Neural Optimal Design of Experiment for Inverse Problems
John E. Darges, Babak Maboudi Afkham, Matthias Chung
TL;DR
NODE addresses optimal experimental design for inverse problems by jointly learning a neural reconstruction model with a fixed-budget, continuous design of sensor locations, thereby eliminating nested bi-level optimization and indirect sparsity regularization. By optimizing actual sensor placements rather than grid weights and employing interpolation to bridge continuous and discrete design spaces, NODE achieves compact, informative designs without $oldsymbol{l}^1$ tuning and with reduced computational cost.

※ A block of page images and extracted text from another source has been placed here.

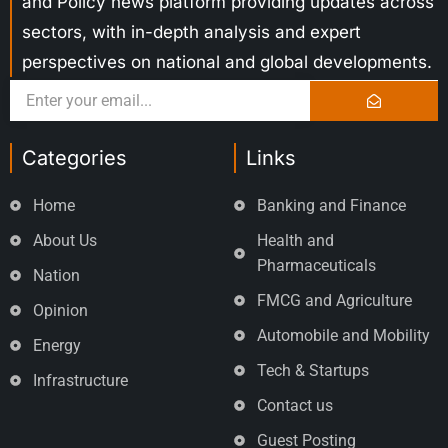
and Policy news platform providing updates across
sectors, with in-depth analysis and expert
perspectives on national and global developments.
Categories
Links
Home
Banking and Finance
About Us
Health and
Pharmaceuticals
Nation
FMCG and Agriculture
Opinion
Automobile and Mobility
Energy
Tech & Startups
Infrastructure
Contact us
Guest Posting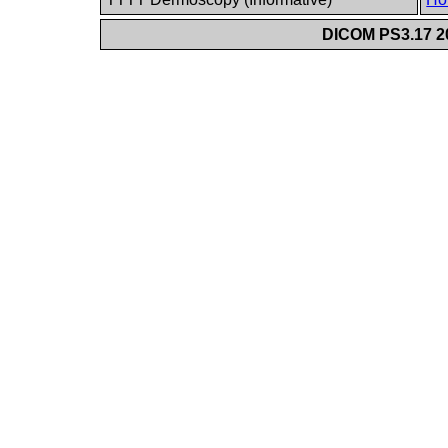
DICOM PS3.17 20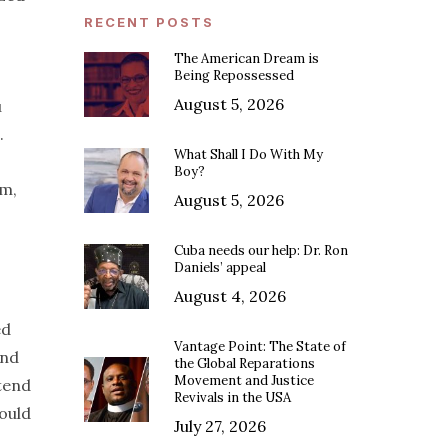
RECENT POSTS
The American Dream is
Being Repossessed
August 5, 2026
u
.
What Shall I Do With My
Boy?
em,
August 5, 2026
Cuba needs our help: Dr. Ron
Daniels’ appeal
August 4, 2026
ed
Vantage Point: The State of
and
the Global Reparations
Movement and Justice
tend
Revivals in the USA
ould
July 27, 2026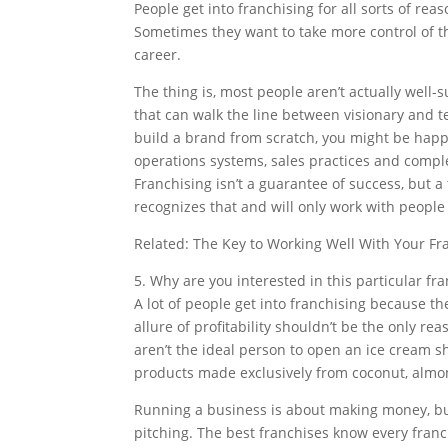
People get into franchising for all sorts of 
Sometimes they want to take more control of t
career.
The thing is, most people aren’t actually well-
that can walk the line between visionary and te
build a brand from scratch, you might be happi
operations systems, sales practices and complet
Franchising isn’t a guarantee of success, but 
recognizes that and will only work with people w
Related: The Key to Working Well With Your Fr
5. Why are you interested in this particular fr
A lot of people get into franchising because th
allure of profitability shouldn’t be the only rea
aren’t the ideal person to open an ice cream sh
products made exclusively from coconut, almon
Running a business is about making money, but
pitching. The best franchises know every franch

The framework is validated on an analytically tractable exponential-growth benchmark, MNIST sampling, and sparse-view X-ray CT, where NODE consistently improves reconstruction accuracy and task performance compared to baselines. Adaptivity is integrated to support sequential experiments, and results show NODE captures meaningful geometric structure in the inverse problems, suggesting significant practical impact for efficient data acquisition in imaging and beyond.
Abstract
We introduce Neural Optimal Design of Experiments, a learning-based framework for optimal experimental design in inverse problems that avoids classical bilevel optimization and indirect sparsity regularization. NODE jointly trains a neural reconstruction model and a fixed-budget set of continuous design variables representing sensor locations, sampling times, or measurement angles, within a single optimization loop. By optimizing measurement locations directly rather than weighting a dense grid of candidates, the proposed approach enforces sparsity by design, eliminates the need for l1 tuning, and substantially reduces computational complexity. We validate NODE on an analytically tractable exponential growth benchmark, on MNIST image sampling, and illustrate its effectiveness on a real world sparse view X ray CT example. In all cases, NODE outperforms baseline approaches, demonstrating improved reconstruction accuracy and task-specific performance.